WHAT TO PRODUCE
Lines holding the string "menu" are the ones to copy from this listing.

..........

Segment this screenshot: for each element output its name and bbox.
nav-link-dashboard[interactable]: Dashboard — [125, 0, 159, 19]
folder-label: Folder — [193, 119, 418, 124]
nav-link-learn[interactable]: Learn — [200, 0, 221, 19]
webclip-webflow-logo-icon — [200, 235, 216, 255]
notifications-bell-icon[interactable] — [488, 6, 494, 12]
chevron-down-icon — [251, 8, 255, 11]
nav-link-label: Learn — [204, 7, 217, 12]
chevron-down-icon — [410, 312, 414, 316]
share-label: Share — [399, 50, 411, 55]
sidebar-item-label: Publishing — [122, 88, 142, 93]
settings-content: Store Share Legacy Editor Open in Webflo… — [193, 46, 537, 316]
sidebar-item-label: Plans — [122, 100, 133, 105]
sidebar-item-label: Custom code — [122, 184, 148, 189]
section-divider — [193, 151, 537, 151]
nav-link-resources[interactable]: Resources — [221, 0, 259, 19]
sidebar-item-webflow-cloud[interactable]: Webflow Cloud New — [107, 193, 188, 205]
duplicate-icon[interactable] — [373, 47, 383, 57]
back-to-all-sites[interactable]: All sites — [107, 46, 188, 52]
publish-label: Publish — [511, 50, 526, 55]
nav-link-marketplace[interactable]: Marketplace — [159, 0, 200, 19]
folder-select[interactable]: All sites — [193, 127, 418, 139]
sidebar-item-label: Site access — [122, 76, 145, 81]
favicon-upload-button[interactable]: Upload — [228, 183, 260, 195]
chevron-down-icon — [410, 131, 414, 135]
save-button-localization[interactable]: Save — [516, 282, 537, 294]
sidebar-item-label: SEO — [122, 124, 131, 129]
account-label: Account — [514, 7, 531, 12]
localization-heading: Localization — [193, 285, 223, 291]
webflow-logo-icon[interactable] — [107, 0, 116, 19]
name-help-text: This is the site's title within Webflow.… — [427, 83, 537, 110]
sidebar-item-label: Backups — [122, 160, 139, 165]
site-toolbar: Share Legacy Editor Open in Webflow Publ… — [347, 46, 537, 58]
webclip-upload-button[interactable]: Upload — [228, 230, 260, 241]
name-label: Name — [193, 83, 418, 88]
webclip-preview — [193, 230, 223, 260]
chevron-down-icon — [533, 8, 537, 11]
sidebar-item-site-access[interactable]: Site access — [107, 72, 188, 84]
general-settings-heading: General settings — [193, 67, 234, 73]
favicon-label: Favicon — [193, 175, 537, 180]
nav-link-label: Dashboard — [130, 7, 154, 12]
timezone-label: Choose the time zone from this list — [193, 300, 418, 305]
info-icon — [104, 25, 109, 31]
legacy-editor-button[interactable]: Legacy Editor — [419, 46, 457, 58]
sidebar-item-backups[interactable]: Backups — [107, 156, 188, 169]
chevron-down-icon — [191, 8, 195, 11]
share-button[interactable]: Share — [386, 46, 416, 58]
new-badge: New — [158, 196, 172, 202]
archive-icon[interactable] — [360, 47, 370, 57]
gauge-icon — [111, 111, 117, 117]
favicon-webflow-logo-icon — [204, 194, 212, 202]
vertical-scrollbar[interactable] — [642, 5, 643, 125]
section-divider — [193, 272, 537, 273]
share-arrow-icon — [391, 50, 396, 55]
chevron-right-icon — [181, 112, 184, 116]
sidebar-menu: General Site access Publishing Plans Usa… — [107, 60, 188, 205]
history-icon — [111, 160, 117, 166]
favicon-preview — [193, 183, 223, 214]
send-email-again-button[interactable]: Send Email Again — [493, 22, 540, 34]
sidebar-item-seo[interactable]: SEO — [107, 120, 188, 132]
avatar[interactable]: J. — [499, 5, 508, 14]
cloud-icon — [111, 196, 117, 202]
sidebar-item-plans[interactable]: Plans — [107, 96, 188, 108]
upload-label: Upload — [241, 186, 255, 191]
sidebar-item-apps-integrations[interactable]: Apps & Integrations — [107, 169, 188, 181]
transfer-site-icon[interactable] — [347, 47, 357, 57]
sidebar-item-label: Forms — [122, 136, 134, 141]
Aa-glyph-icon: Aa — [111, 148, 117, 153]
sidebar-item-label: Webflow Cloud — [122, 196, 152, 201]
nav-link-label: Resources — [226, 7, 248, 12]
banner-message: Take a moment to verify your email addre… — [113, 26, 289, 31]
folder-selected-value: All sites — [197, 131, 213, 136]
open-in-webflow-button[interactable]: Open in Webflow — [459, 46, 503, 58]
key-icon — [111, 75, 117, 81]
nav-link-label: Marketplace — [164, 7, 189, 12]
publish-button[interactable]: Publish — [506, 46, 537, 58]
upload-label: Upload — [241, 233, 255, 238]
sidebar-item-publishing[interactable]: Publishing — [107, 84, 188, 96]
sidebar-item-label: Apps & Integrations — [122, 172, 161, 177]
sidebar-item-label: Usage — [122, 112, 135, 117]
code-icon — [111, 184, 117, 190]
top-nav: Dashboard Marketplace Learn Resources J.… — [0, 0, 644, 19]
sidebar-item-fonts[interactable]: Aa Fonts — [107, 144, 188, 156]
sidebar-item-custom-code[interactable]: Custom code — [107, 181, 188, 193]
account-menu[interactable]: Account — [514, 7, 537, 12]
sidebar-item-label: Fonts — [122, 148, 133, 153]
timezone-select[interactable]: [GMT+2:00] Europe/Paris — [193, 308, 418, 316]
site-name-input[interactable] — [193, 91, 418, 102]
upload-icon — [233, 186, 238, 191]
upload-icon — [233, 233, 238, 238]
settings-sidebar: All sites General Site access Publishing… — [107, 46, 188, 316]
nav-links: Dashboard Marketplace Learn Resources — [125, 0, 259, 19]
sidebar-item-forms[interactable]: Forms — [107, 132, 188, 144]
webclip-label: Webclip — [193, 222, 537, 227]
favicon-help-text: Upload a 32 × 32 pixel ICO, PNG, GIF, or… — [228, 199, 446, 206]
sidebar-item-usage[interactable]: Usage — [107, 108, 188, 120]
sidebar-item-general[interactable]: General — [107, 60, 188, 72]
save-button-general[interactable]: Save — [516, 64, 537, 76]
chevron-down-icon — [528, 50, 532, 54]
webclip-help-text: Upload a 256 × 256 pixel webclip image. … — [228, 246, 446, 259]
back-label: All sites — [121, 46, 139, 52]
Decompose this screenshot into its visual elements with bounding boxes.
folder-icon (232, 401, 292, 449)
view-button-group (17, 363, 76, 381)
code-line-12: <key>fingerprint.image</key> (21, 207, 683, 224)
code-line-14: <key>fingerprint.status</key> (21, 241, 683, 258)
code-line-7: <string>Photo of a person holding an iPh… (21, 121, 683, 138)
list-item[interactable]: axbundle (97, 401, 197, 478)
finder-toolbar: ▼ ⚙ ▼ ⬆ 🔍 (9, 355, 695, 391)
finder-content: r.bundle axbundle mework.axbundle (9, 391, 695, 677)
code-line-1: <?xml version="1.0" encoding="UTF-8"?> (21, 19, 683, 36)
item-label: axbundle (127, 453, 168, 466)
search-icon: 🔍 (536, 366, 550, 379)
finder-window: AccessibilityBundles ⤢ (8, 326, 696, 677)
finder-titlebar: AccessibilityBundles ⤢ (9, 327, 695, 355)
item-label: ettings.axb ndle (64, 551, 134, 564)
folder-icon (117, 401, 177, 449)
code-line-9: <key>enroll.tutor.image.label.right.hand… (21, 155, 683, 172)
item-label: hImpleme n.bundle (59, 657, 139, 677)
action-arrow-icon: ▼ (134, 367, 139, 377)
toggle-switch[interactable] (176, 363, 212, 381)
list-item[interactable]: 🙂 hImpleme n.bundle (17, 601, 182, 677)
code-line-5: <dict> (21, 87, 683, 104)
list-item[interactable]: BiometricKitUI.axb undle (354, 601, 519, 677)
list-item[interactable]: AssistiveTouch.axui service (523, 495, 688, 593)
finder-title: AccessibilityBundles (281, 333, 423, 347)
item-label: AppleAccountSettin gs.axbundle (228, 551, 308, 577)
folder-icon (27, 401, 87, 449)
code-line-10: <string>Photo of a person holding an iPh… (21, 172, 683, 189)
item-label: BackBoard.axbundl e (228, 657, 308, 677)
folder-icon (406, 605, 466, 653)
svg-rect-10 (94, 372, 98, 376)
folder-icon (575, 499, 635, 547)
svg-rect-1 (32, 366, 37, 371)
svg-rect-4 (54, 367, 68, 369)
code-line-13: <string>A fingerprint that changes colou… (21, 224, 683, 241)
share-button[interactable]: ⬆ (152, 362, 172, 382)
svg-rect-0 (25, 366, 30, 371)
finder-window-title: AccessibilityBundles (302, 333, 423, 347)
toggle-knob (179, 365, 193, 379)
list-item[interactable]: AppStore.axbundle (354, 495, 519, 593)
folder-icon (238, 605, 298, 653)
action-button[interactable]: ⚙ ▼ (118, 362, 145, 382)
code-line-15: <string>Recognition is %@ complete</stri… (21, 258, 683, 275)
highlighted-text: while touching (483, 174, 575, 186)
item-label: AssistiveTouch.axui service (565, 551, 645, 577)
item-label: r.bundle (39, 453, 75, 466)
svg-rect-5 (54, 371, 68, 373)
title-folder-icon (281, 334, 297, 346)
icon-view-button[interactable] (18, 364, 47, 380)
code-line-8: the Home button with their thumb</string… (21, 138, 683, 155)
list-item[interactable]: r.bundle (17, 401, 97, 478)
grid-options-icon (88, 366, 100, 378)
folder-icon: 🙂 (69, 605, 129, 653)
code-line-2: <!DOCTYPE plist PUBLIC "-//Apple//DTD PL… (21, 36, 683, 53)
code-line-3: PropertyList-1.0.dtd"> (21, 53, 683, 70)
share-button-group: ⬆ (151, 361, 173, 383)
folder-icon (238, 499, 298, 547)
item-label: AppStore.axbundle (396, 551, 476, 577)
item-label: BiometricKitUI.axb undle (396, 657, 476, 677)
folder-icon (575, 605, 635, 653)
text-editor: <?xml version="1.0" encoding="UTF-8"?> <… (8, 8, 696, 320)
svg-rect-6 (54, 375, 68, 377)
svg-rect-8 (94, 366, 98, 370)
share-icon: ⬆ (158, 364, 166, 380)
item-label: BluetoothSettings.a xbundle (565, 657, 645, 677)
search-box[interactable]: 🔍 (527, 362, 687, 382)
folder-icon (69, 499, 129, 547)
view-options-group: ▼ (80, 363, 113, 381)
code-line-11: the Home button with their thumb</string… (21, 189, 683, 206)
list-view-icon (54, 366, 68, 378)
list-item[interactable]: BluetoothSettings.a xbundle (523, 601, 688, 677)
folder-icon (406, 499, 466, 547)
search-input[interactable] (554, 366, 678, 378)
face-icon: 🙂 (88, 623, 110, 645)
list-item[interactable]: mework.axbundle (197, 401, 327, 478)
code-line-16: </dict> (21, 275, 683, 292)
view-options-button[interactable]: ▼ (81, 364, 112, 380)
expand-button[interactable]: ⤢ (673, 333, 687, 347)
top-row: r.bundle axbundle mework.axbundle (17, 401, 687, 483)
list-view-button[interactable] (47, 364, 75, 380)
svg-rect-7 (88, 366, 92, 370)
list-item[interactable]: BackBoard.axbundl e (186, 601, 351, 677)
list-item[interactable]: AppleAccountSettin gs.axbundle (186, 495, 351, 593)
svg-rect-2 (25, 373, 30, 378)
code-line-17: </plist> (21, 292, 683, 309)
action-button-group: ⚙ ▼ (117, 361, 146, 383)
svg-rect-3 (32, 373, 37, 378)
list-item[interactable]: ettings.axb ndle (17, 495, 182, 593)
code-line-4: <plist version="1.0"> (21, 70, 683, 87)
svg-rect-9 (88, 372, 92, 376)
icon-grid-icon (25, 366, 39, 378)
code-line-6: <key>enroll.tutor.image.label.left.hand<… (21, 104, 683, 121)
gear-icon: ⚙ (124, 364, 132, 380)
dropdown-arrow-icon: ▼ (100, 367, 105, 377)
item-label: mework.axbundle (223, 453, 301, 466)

..........

RESPONSE TO THIS EXERCISE
sidebar-menu: General Site access Publishing Plans Usa… — [107, 60, 188, 205]
account-menu[interactable]: Account — [514, 7, 537, 12]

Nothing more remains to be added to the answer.